Biased DTC Ads Raise Fresh Concern Among Physicians

Publication
Article
Oncology Business News®January 2016
Volume 5
Issue 1

Unsuccessful efforts have been made to improve the quality of information provided to consumers about advertised drugs, and against that backdrop, the American Medical Association has called for an outright ban on direct-to-consumer drug advertising.

Steven Woloshin, MD

Unsuccessful efforts have been made to improve the quality of information provided to consumers about advertised drugs, and against that backdrop, the American Medical Association (AMA) has called for an outright ban on direct-to-consumer (DTC) drug advertising.

Physician-researchers and a cancer patient advocate interviewed by Oncology Business Management said they have deep concerns about the quality of drug and lab test information offered to the public through advertising. The United States and New Zealand are the only two countries that allow DTC drug advertising. Here, many products are marketed with insufficient information about quality and benefit, and there may not be any justification for claims of efficacy, those interviewed said. Furthermore, doctors need better quality information, too, as they often lack the background to discern the value of genomic tests.

“In a study that we published last year in the Journal of Clinical Oncology, we found that even in a comprehensive cancer center, about a quarter of providers had lower levels of confidence in their ability to understand genomic concepts and to be able to explain genomic concepts to patients,” said Stacy W. Gray, MD, of the Center for Population Sciences at Dana-Farber Cancer Institute.1 “This is a rapidly moving field, so educating physicians and clinicians more generally is a very high priority.”

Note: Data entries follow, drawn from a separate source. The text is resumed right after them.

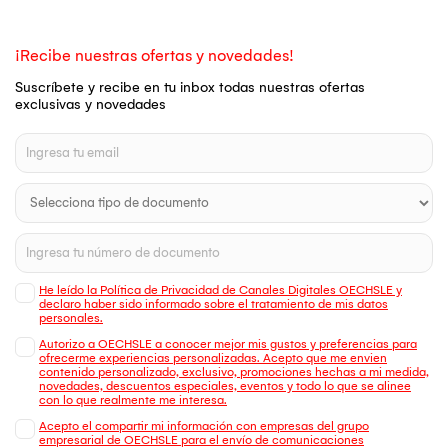
¡Recibe nuestras ofertas y novedades!
Suscríbete y recibe en tu inbox todas nuestras ofertas
exclusivas y novedades
He leído la Política de Privacidad de Canales Digitales OECHSLE y
declaro haber sido informado sobre el tratamiento de mis datos
personales.
Autorizo a OECHSLE a conocer mejor mis gustos y preferencias para
ofrecerme experiencias personalizadas. Acepto que me envien
contenido personalizado, exclusivo, promociones hechas a mi medida,
novedades, descuentos especiales, eventos y todo lo que se alinee
con lo que realmente me interesa.
Acepto el compartir mi información con empresas del grupo
empresarial de OECHSLE para el envío de comunicaciones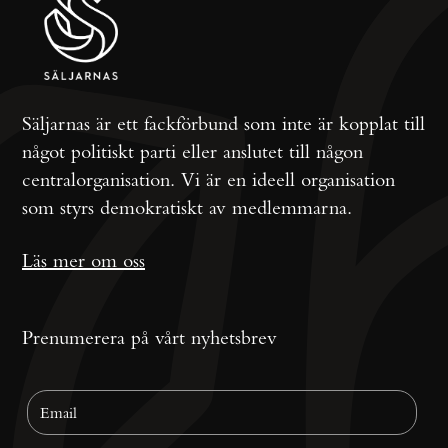
Säljarnas är ett fackförbund som inte är kopplat till
något politiskt parti eller anslutet till någon
centralorganisation. Vi är en ideell organisation
som styrs demokratiskt av medlemmarna.
Läs mer om oss
Prenumerera på vårt nyhetsbrev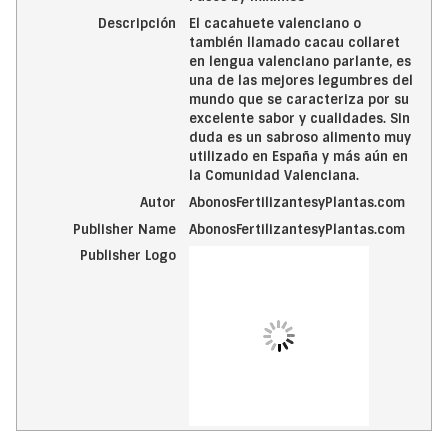
Descripción
El cacahuete valenciano o
también llamado cacau collaret
en lengua valenciano parlante, es
una de las mejores legumbres del
mundo que se caracteriza por su
excelente sabor y cualidades. Sin
duda es un sabroso alimento muy
utilizado en España y más aún en
la Comunidad Valenciana.
Autor
AbonosFertilizantesyPlantas.com
Publisher Name
AbonosFertilizantesyPlantas.com
Publisher Logo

Steven Woloshin, MD, a professor of medicine at The Dartmouth Institute, has worked with Lisa Schwartz, MD, of the Dartmouth Geisel School of Medicine to develop drug fact boxes for advertisements and prescription information that would provide more comprehensive data for use in interpreting the value of various medications.2 This information would be of value to patients and doctors, Woloshin said. However, efforts to get the FDA to make the fact boxes a standard requirement for drug advertising were unsuccessful. “We first approached the FDA more than 10 years ago, and they said it was a good idea, but they wanted to see that consumers really wanted information about benefits and harm and that they could use it and that it would help them to make better decisions,” Woloshin said.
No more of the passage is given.